Pregunta

I have read plenty of articles, both here and elsewhere, regarding this issue without finding an answer that could help me. And since the subject seem to be rather broad, I presume the best way is to ask.

I am currently sending login-data from a form to a php-script through a $.post-script in a jquery-file. No problems there. I have a class that walks through a chain of function to validate and secure the strings, so no issue at all. I get all the way to setting the session, which I can print out and get by adding function(data) to my $.post.

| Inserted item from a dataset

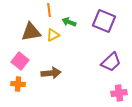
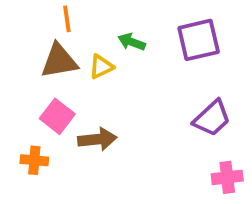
orange line: (49, 10) -> (67, 19), moved
purple square: (104, 21) -> (199, 40), turned -35
pink square: (20, 61) -> (57, 116), moved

I have added session_start() to both the php-script and to the index.php. I'm using Chromium and can see that a session has been set, but when I make a print_r($_SESSION); it comes out empty. Which also, evidently, leads to my if(isset($_SESSION['uid'])) won't work either.

js:

$('#login').submit(function(e){
    e.preventDefault();
    values = {};
    var url = '../admin/php/signIn.php';
    console.log('Clicked on submit.');
    $.each($(this).serializeArray(), function(i, field){
        values[field.name] = field.value;
    });
    $.post(url, {username: values.username, password: values.password})
    .done(function(data){ location.reload(); /*alert(data);*/ })
    .fail(function(){ alert('Fail.'); });
});

php:

private function login($uid, $uname){
    $_SESSION['uid'] = $uid;
    echo $_SESSION['username'] = $uname;
    session_start();
}

I added an echo on one of the sessions, just to be able to see it through jquery. Is the issue with "private function [...]", or elsewhere? (Playing with classes, as I said before.)

I hope this makes sense to someone, since I am rather lost here.

¿Fue útil?

Solución

You have to call session_start() before you start assigning variable sessions.